··· WORKING DATA ···

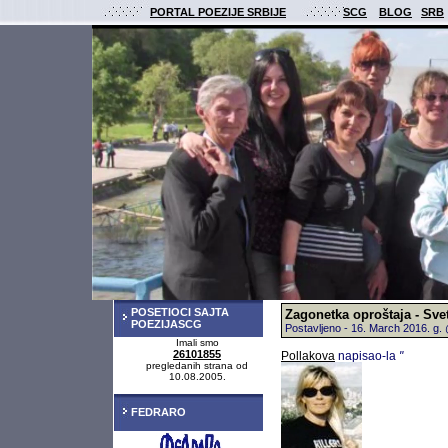
PORTAL POEZIJE SRBIJE
SCG
BLOG
SRB
POSETIOCI SAJTA
Zagonetka oproštaja - Sve
POEZIJASCG
Postavljeno - 16. March 2016. g
Imali smo
26101855
Pollakova
napisao-la
"
pregledanih strana od
10.08.2005.
FEDRARO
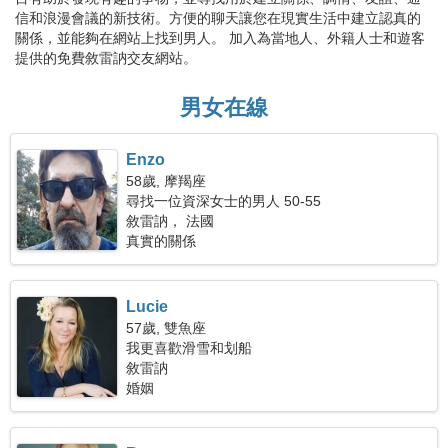
信和浪漫會議的新技術。方便的聊天讓您在現實生活中建立認真的
關係，並能夠在網站上找到男人。 加入為當地人、外籍人士和遊客
提供的免費敘雷訥交友網站。
男女在線
Enzo
58歲, 摩羯座
尋找一位資深女士的男人 50-55
敘雷訥， 法國
真實的關係
Lucie
57歲, 雙魚座
我更喜歡滑雪和划船
敘雷訥
婚姻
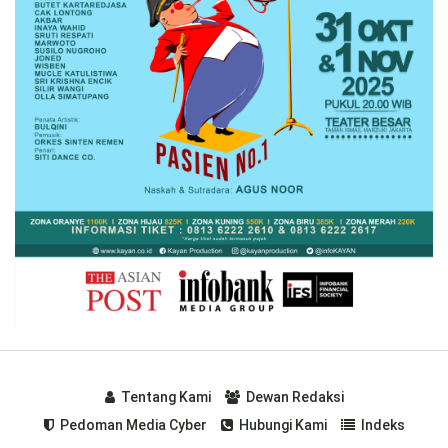
Tentang Kami
Dewan Redaksi
Pedoman Media Cyber
Hubungi Kami
Indeks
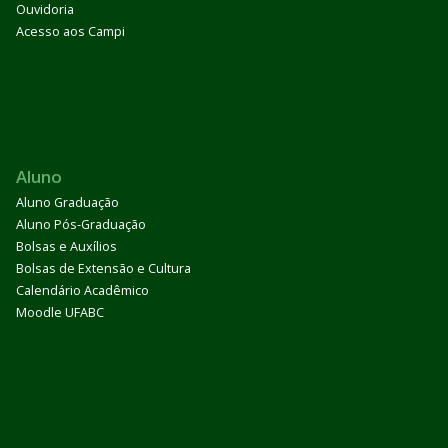
Ouvidoria
Acesso aos Campi
Aluno
Aluno Graduação
Aluno Pós-Graduação
Bolsas e Auxílios
Bolsas de Extensão e Cultura
Calendário Acadêmico
Moodle UFABC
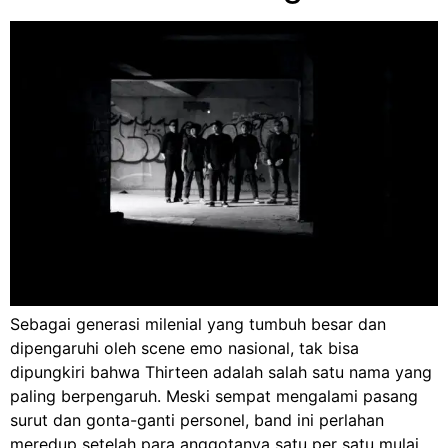
Sebagai generasi milenial yang tumbuh besar dan
dipengaruhi oleh scene emo nasional, tak bisa
dipungkiri bahwa Thirteen adalah salah satu nama yang
paling berpengaruh. Meski sempat mengalami pasang
surut dan gonta-ganti personel, band ini perlahan
meredup setelah para anggotanya satu per satu mulai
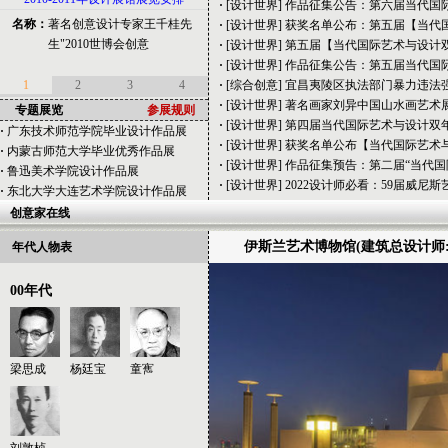
·
[
设计世界
]
作品征集公告：第六届当代国际
际大赛获奖作品名单公告
名称：
著名创意设计专家王千桂先
·
[
设计世界
]
获奖名单公布：第五届【当代国
·
第五届【当代国际艺术与设计双年
生"2010世博会创意
·
[
设计世界
]
第五届【当代国际艺术与设计双
展】GSSP金曦奖国际大赛获奖作品
·
[
设计世界
]
作品征集公告：第五届当代国际
名单公示
1
2
3
4
·
[
综合创意
]
宜昌夷陵区执法部门暴力违法
·
作品征集公告：第五届当代国际艺
·
[
设计世界
]
著名画家刘异中国山水画艺术
专题展览
参展规则
术与设计双年展GSSP金曦奖大赛-暨
·
[
设计世界
]
第四届当代国际艺术与设计双年
·
广东技术师范学院毕业设计作品展
【当代国际艺术与设计数字典藏馆】
·
[
设计世界
]
获奖名单公布【当代国际艺术
·
内蒙古师范大学毕业优秀作品展
·
宜昌夷陵区执法部门暴力违法强拆
·
[
设计世界
]
作品征集预告：第二届“当代国
·
鲁迅美术学院设计作品展
农户房屋造成巨额损失拒不赔偿
·
[
设计世界
]
2022设计师必看：59届威尼
·
东北大学大连艺术学院设计作品展
·
著名画家刘异中国山水画艺术展
创意家在线
《金海晨曦》在沪隆重开幕
·
第四届当代国际艺术与设计双年展
伊斯兰艺术博物馆(建筑总设计师
年代人物表
GSSP【金曦奖】颁奖仪式隆重举行
·
获奖名单公布【当代国际艺术与设
00年代
计数字典藏馆】荣誉收藏预入选资格
暨双年展【金曦奖】大赛获奖名单
·
作品征集预告：第二届“当代国际艺
术与设计数字典藏馆”暨第五届“当代
梁思成
杨廷宝
童寯
国际艺术与设计双年展”GSSP金曦奖
国际艺术与设计大赛
·
2022设计师必看：59届威尼斯艺术
双年展！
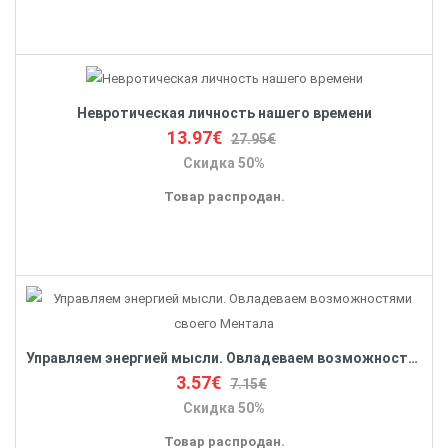
Невротическая личность нашего времени
13.97€
27.95€
Скидка 50%
Товар распродан.
Управляем энергией мысли. Овладеваем возможностями своего Ментала
3.57€
7.15€
Скидка 50%
Товар распродан.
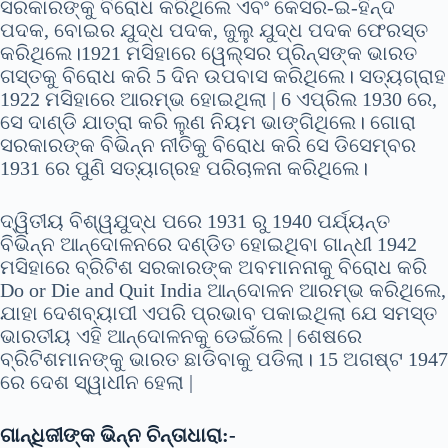
ସରକାରଙ୍କୁ ବିରୋଧ କରିଥିଲେ ଏବଂ କେସର-ଇ-ହିନ୍ଦ
ପଦକ, ବୋଇର ଯୁଦ୍ଧ ପଦକ, ଜୁଲୁ ଯୁଦ୍ଧ ପଦକ ଫେରସ୍ତ
କରିଥିଲେ।1921 ମସିହାରେ ୱେଲ୍ସର ପ୍ରିନ୍ସଙ୍କ ଭାରତ
ଗସ୍ତକୁ ବିରୋଧ କରି 5 ଦିନ ଉପବାସ କରିଥିଲେ। ସତ୍ୟଗ୍ରାହ
1922 ମସିହାରେ ଆରମ୍ଭ ହୋଇଥିଲା | 6 ଏପ୍ରିଲ 1930 ରେ,
ସେ ଦାଣ୍ଡି ଯାତ୍ରା କରି ଲୁଣ ନିୟମ ଭାଙ୍ଗିଥିଲେ। ଗୋରା
ସରକାରଙ୍କ ବିଭିନ୍ନ ନୀତିକୁ ବିରୋଧ କରି ସେ ଡିସେମ୍ବର
1931 ରେ ପୁଣି ସତ୍ୟାଗ୍ରହ ପରିଚାଳନା କରିଥିଲେ।
ଦ୍ୱିତୀୟ ବିଶ୍ୱଯୁଦ୍ଧ ପରେ 1931 ରୁ 1940 ପର୍ଯ୍ୟନ୍ତ
ବିଭିନ୍ନ ଆନ୍ଦୋଳନରେ ଦଣ୍ଡିତ ହୋଇଥିବା ଗାନ୍ଧୀ 1942
ମସିହାରେ ବ୍ରିଟିଶ ସରକାରଙ୍କ ଅବମାନନାକୁ ବିରୋଧ କରି
Do or Die and Quit India ଆନ୍ଦୋଳନ ଆରମ୍ଭ କରିଥିଲେ,
ଯାହା ଦେଶବ୍ୟାପୀ ଏପରି ପ୍ରଭାବ ପକାଇଥିଲା ଯେ ସମସ୍ତ
ଭାରତୀୟ ଏହି ଆନ୍ଦୋଳନକୁ ଡେଇଁଲେ | ଶେଷରେ
ବ୍ରିଟିଶମାନଙ୍କୁ ଭାରତ ଛାଡିବାକୁ ପଡିଲା। 15 ଅଗଷ୍ଟ 1947
ରେ ଦେଶ ସ୍ୱାଧୀନ ହେଲା |
ଗାନ୍ଧିଜୀଙ୍କ ଭିନ୍ନ ଚିନ୍ତାଧାରା:-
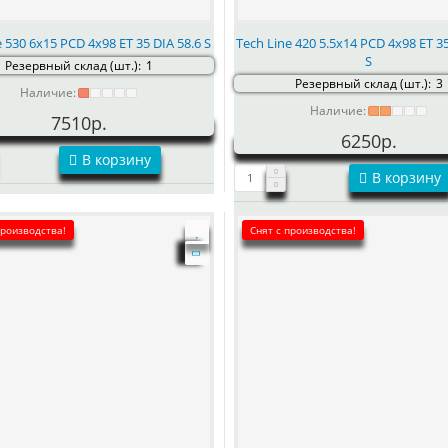
e 530 6x15 PCD 4x98 ET 35 DIA 58.6 S
Tech Line 420 5.5x14 PCD 4x98 ET 35
S
Резервный склад (шт.):
1
Резервный склад (шт.):
3
Наличие:
Наличие:
7510р.
6250р.
В корзину
В корзину
производства!
Снят с производства!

···

This task calls for the listing to be restated exactly, with images omitted.

> _OUTPUT FOR THIS TASK_
PORTAL POEZIJE SRBIJE
SCG
BLOG
SRB
POSETIOCI SAJTA
Zagonetka oproštaja - Sve
POEZIJASCG
Postavljeno - 16. March 2016. g
Imali smo
26101855
Pollakova
napisao-la
"
pregledanih strana od
10.08.2005.
FEDRARO
信和浪漫會議的新技術。方便的聊天讓您在現實生活中建立認真的
關係，並能夠在網站上找到男人。 加入為當地人、外籍人士和遊客
提供的免費敘雷訥交友網站。
男女在線
Enzo
58歲, 摩羯座
尋找一位資深女士的男人 50-55
敘雷訥， 法國
真實的關係
Lucie
57歲, 雙魚座
我更喜歡滑雪和划船
敘雷訥
婚姻
Tentang Kami
Dewan Redaksi
Pedoman Media Cyber
Hubungi Kami
Indeks
Ouvidoria
Acesso aos Campi
Aluno
Aluno Graduação
Aluno Pós-Graduação
Bolsas e Auxílios
Bolsas de Extensão e Cultura
Calendário Acadêmico
Moodle UFABC
Sebagai generasi milenial yang tumbuh besar dan
dipengaruhi oleh scene emo nasional, tak bisa
dipungkiri bahwa Thirteen adalah salah satu nama yang
paling berpengaruh. Meski sempat mengalami pasang
surut dan gonta-ganti personel, band ini perlahan
meredup setelah para anggotanya satu per satu mulai
·
[
设计世界
]
作品征集公告：第六届当代国际
际大赛获奖作品名单公告
名称：
著名创意设计专家王千桂先
·
[
设计世界
]
获奖名单公布：第五届【当代国
·
第五届【当代国际艺术与设计双年
生"2010世博会创意
·
[
设计世界
]
第五届【当代国际艺术与设计双
展】GSSP金曦奖国际大赛获奖作品
·
[
设计世界
]
作品征集公告：第五届当代国际
名单公示
1
2
3
4
·
[
综合创意
]
宜昌夷陵区执法部门暴力违法
·
作品征集公告：第五届当代国际艺
·
[
设计世界
]
著名画家刘异中国山水画艺术
专题展览
参展规则
术与设计双年展GSSP金曦奖大赛-暨
·
[
设计世界
]
第四届当代国际艺术与设计双年
·
广东技术师范学院毕业设计作品展
【当代国际艺术与设计数字典藏馆】
·
[
设计世界
]
获奖名单公布【当代国际艺术
·
内蒙古师范大学毕业优秀作品展
·
宜昌夷陵区执法部门暴力违法强拆
·
[
设计世界
]
作品征集预告：第二届“当代国
·
鲁迅美术学院设计作品展
农户房屋造成巨额损失拒不赔偿
·
[
设计世界
]
2022设计师必看：59届威尼
·
东北大学大连艺术学院设计作品展
·
著名画家刘异中国山水画艺术展
创意家在线
《金海晨曦》在沪隆重开幕
·
第四届当代国际艺术与设计双年展
伊斯兰艺术博物馆(建筑总设计师
年代人物表
GSSP【金曦奖】颁奖仪式隆重举行
·
获奖名单公布【当代国际艺术与设
00年代
计数字典藏馆】荣誉收藏预入选资格
暨双年展【金曦奖】大赛获奖名单
·
作品征集预告：第二届“当代国际艺
术与设计数字典藏馆”暨第五届“当代
梁思成
杨廷宝
童寯
国际艺术与设计双年展”GSSP金曦奖
国际艺术与设计大赛
·
2022设计师必看：59届威尼斯艺术
双年展！
Невротическая личность нашего времени
13.97€
27.95€
Скидка 50%
Товар распродан.
Управляем энергией мысли. Овладеваем возможностями своего Ментала
3.57€
7.15€
Скидка 50%
Товар распродан.
ସରକାରଙ୍କୁ ବିରୋଧ କରିଥିଲେ ଏବଂ କେସର-ଇ-ହିନ୍ଦ
ପଦକ, ବୋଇର ଯୁଦ୍ଧ ପଦକ, ଜୁଲୁ ଯୁଦ୍ଧ ପଦକ ଫେରସ୍ତ
କରିଥିଲେ।1921 ମସିହାରେ ୱେଲ୍ସର ପ୍ରିନ୍ସଙ୍କ ଭାରତ
ଗସ୍ତକୁ ବିରୋଧ କରି 5 ଦିନ ଉପବାସ କରିଥିଲେ। ସତ୍ୟଗ୍ରାହ
1922 ମସିହାରେ ଆରମ୍ଭ ହୋଇଥିଲା | 6 ଏପ୍ରିଲ 1930 ରେ,
ସେ ଦାଣ୍ଡି ଯାତ୍ରା କରି ଲୁଣ ନିୟମ ଭାଙ୍ଗିଥିଲେ। ଗୋରା
ସରକାରଙ୍କ ବିଭିନ୍ନ ନୀତିକୁ ବିରୋଧ କରି ସେ ଡିସେମ୍ବର
1931 ରେ ପୁଣି ସତ୍ୟାଗ୍ରହ ପରିଚାଳନା କରିଥିଲେ।
ଦ୍ୱିତୀୟ ବିଶ୍ୱଯୁଦ୍ଧ ପରେ 1931 ରୁ 1940 ପର୍ଯ୍ୟନ୍ତ
ବିଭିନ୍ନ ଆନ୍ଦୋଳନରେ ଦଣ୍ଡିତ ହୋଇଥିବା ଗାନ୍ଧୀ 1942
ମସିହାରେ ବ୍ରିଟିଶ ସରକାରଙ୍କ ଅବମାନନାକୁ ବିରୋଧ କରି
Do or Die and Quit India ଆନ୍ଦୋଳନ ଆରମ୍ଭ କରିଥିଲେ,
ଯାହା ଦେଶବ୍ୟାପୀ ଏପରି ପ୍ରଭାବ ପକାଇଥିଲା ଯେ ସମସ୍ତ
ଭାରତୀୟ ଏହି ଆନ୍ଦୋଳନକୁ ଡେଇଁଲେ | ଶେଷରେ
ବ୍ରିଟିଶମାନଙ୍କୁ ଭାରତ ଛାଡିବାକୁ ପଡିଲା। 15 ଅଗଷ୍ଟ 1947
ରେ ଦେଶ ସ୍ୱାଧୀନ ହେଲା |
ଗାନ୍ଧିଜୀଙ୍କ ଭିନ୍ନ ଚିନ୍ତାଧାରା:-
e 530 6x15 PCD 4x98 ET 35 DIA 58.6 S
Tech Line 420 5.5x14 PCD 4x98 ET 35
S
Резервный склад (шт.):
1
Резервный склад (шт.):
3
Наличие:
Наличие:
7510р.
6250р.
В корзину
В корзину
производства!
Снят с производства!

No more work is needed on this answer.